QUEL BUT POURSUIT MACRON DANS LES PAYS BALTES ?

« Nous sommes en Europe, et la Russie aussi. Et si nous ne savons pas, à un moment donné, faire quelque chose d’utile avec la Russie, nous resterons avec une tension profondément stérile. Je pense qu’il nous faut construire une nouvelle architecture de confiance et de sécurité en Europe ». Pour avoir, en août 2019, prononcé ces paroles -en l’occurrence de bon sens- devant nos ambassadeurs réunis à Paris, Emmanuel Macron avait suscité un tollé parmi nos « alliés » de l’OTAN comme de la part de maints observateurs bien en cour, en France même. Il ne s’agissait pourtant pas d’un satisfecit adressé au Kremlin, mais simplement de la réaffirmation du besoin d’une sécurité collective englobant les deux grands ensembles du continent européen : l’UE et la Russie, quoiqu’on pense de la politique menée par ses dirigeants. Au début de l’été dernier, recevant Vladimir Poutine au Fort de Brégançon,  le Président français confirmait son idée, précisant : « je voyagerai bientôt en Russie ». On attendait la suite.

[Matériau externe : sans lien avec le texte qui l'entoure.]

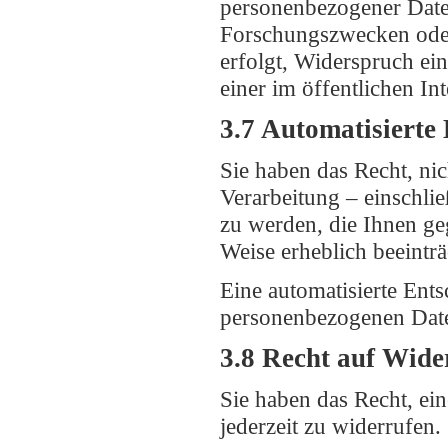
personenbezogener Daten
Forschungszwecken oder
erfolgt, Widerspruch ein
einer im öffentlichen In
3.7 Automatisierte 
Sie haben das Recht, nic
Verarbeitung – einschli
zu werden, die Ihnen geg
Weise erheblich beeinträ
Eine automatisierte Ent
personenbezogenen Daten 
3.8 Recht auf Wide
Sie haben das Recht, ei
jederzeit zu widerrufen.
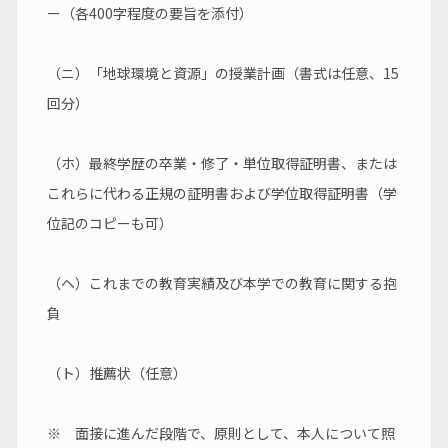
ー（各400字程度の要旨を添付）
（ニ）「地球環境と資源」の授業計画（書式は任意、15
回分）
（ホ）最終学歴の卒業・修了・単位取得証明書、または
これらに代わる正規の証明書および学位取得証明書（学
位記のコピーも可）
（ヘ）これまでの教育実績及び本学での教育に関する抱
負
（ト）推薦状（任意）
※　面接に進んだ段階で、原則として、本人について照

Et voilà que le Chef de l’Etat se rend , il y a quelques jours…en Lituanie et en Lettonie, deux pays de l’Union européenne dont les dirigeants sont connus pour leur hostilité à l’égard de la Russie et, à l’inverse, leur engouement pour les Etats-Unis et l’OTAN. Pourquoi cette initiative maintenant ? Ne risquait-t-elle pas de torpiller par avance son projet d’en finir avec « une tension profondément stérile » avec Moscou ? Quels sont, en effet, les deux moments-clés de ce périple, retenus par les observateurs ? D’une part, la rencontre du Président français avec  l’opposante biélorusse Svetlana Tikhanovskaïa, actuellement réfugiée à Vilnius. De l’autre, le salut apporté aux 300 militaires français déployés en Lituanie dans le cadre de la « mission Lynx »de l’OTAN. Dans le premier cas, il savait qu’il allait froisser Moscou, mais, a-t-il précisé, cette rencontre s’inscrit dans la recherche d’un règlement pacifique de la crise biélorusse. Il a évoqué à ce propos une médiation de l’Organisation pour la sécurité et la coopération en Europe (OSCE), ajoutant : « le Président Poutine est d’accord. Il reste à convaincre le Président (biélorusse) Loukatchenko ». À suivre, donc.

En revanche, la mise en exergue de la présence des forces de l’OTAN -dont l’armée de l’air française- dans les pays baltes constitue un acte politique singulièrement  incohérent avec la volonté affirmée de travailler avec la Russie à « une nouvelle architecture de confiance et de sécurité » !  Chacun sait ce que représentent pour Moscou le déploiement , sous le contrôle des Etats-Unis et de leurs alliés, de 4500 militaires d’une vingtaine de pays à ses frontières et les manœuvres de grande ampleur auxquelles ils se livrent régulièrement. Quel but le Président français a-t-il poursuivi en honorant solennellement ce qui représente pour Moscou la pire des provocations ? Espérons qu’en donnant ainsi des gages à ses partenaires atlantistes, Emmanuel Macron n’ait pas gâché les chances d’un projet qui s’annonçait, pour une fois,  prometteur.